*WHAT THE TASK ASKS*.
Your task is to restate the listing word for word without the pictures.

*DATA TO PROCESS*.

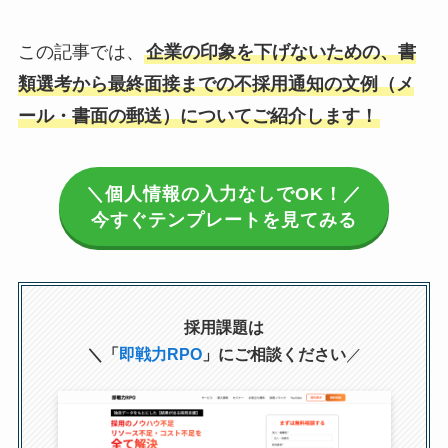
この記事では、
企業の印象を下げないための、書
類選考から最終面接までの不採用通知の文例（メ
ール・書面の郵送）についてご紹介します！
＼個人情報の入力なしでOK！／
今すぐテンプレートを見てみる
採用課題は
＼「
即戦力RPO
」にご相談ください
／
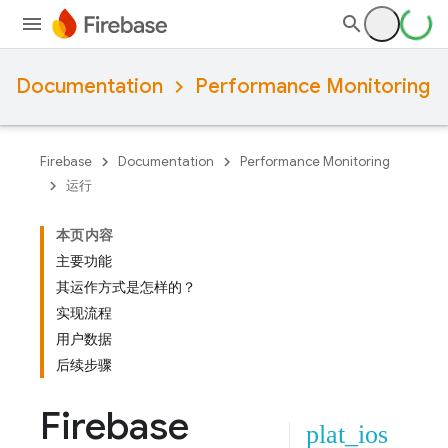
Documentation
Performance Monitoring
Firebase
Documentation
Performance Monitoring
运行
本页内容
主要功能
其运作方式是怎样的？
实现流程
用户数据
后续步骤
Firebase
plat_ios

*ANSWER TO THE EXERCISE*.
この記事では、
企業の印象を下げないための、書
類選考から最終面接までの不採用通知の文例（メ
ール・書面の郵送）についてご紹介します！
＼個人情報の入力なしでOK！／
今すぐテンプレートを見てみる
採用課題は
＼「
即戦力RPO
」にご相談ください
／
Documentation
Performance Monitoring
Firebase
Documentation
Performance Monitoring
运行
本页内容
主要功能
其运作方式是怎样的？
实现流程
用户数据
后续步骤
Firebase
plat_ios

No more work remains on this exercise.